Parse and normalize SQL expressions to ensure Tableland compatibility.


When you write SQL statements, they must adhere to the Tableland SQL grammar, which has some imposed constraints relative to typical SQL language. The SQL parser ensures that your SQL statements are valid and normalizes them to ensure compatibility with Tableland.

Installation

Start by installing the SQL parser package in your project:

npm install @tableland/sqlparser

If you're using the Tableland SDK, it uses the SQL parser under the hood to normalize and pull out information from SQL statements. Installing this package is not required but useful if you want to normalize statements outside of the SDK. The parser supports both ESM and CommonJS.

Setup

In your source file, import the init function from the SQL parser, and then call the function to initialize the parser. This add the sqlparser object to the global namespace, globalThis.
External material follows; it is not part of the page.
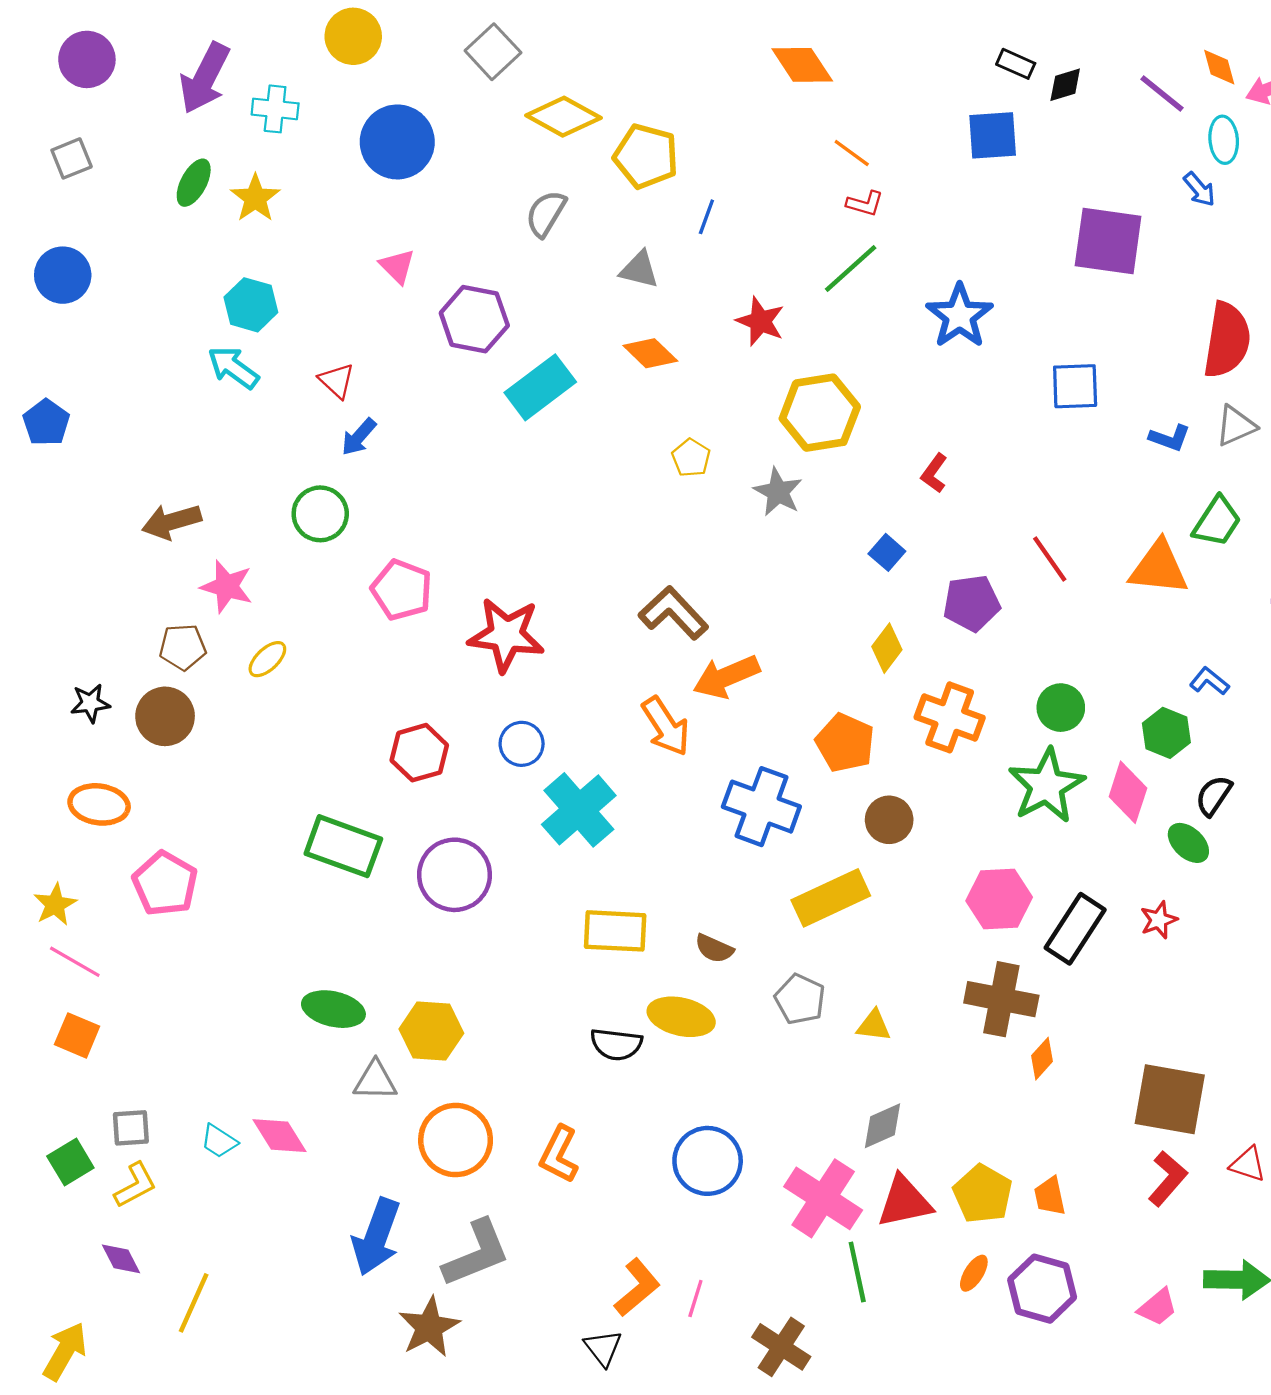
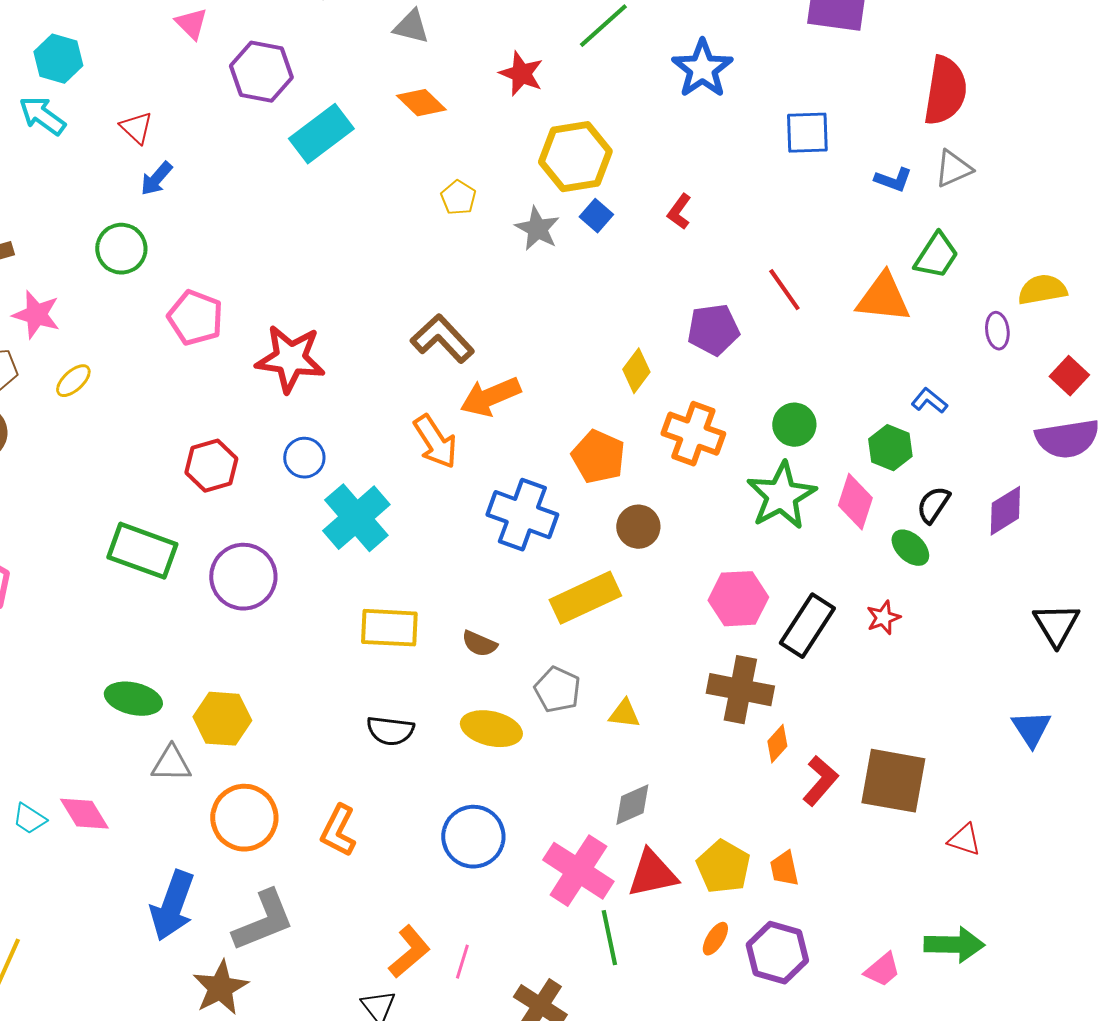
blue square: (887, 552) -> (596, 216), moved
yellow ellipse: (681, 1017) -> (491, 729), moved
red L-shape: (1168, 1179) -> (820, 781), moved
import { init } from "@tableland/sqlparser";

await init();

Because the global namespace is used, you can call the sqlparser object from anywhere in your code, which should always be preceded with await since it's an asynchronous function. If you run into issues during this first step, it might be an issue with loading WASM, which powers the parser. In this instance, you can import __wasm and use it to conditionally check if WASM is loaded, then calling init:

import { init, __wasm } from "@tableland/sqlparser";

if (__wasm == null) {
await init();
}

Usage

The SQL parser exposes three functions: normalize, validateTableName, and getUniqueTableNames.

normalize

You can use the normalize function to normalize SQL statements. It takes a single argument—the SQL statement to normalize—and returns an object with the following properties:

  • statements: An array of normalized SQL statements (e.g., removed whitespace).
  • type: The type of SQL statement; one of: create, read, write, or acl (for GRANT/REVOKE statements).
  • tables: An array of table names referenced in the SQL statement.
const { statements, type, tables } = await sqlparser.normalize(
"select * FrOM my_table WHere something = 'nothing';"
);

The values returned will be:

  • statements: ["select * from my_table where something='nothing'"]
  • type: "read"
  • tables: ["my_table"]

If you pass multiple statements that touch different tables, it'll include those as well:

const { statements, type, tables } = await sqlparser.normalize(
"insert into my_table values (1); insert into other_table values ('test');"
);

The values returned will be:

  • statements: ["insert into my_table values(1)", "insert into other_table values('test')"]
  • type: "write"
  • tables: ["my_table", "other_table"]

If you pass an invalid statement, it will provide context as to what's wrong with it.

try {
const invalid = await sqlparser.normalize(
"insert blah into my_table values (1);"
);
} catch (e) {
// error parsing statement: syntax error at position 11 near 'blah'
console.log(e.message);
}

validateTableName

The validateTableName function takes a single argument: the table name to validate. In the examples above, you'll notice the table names we used were my_table. In reality, all table names look like {prefix}_{chainId}_{tableId} since this is their globally unique identifier. This function allows you to check if the table name used in the statement adheres to the generally accepted format, providing you with the table's prefix, chain ID, table ID, and full name.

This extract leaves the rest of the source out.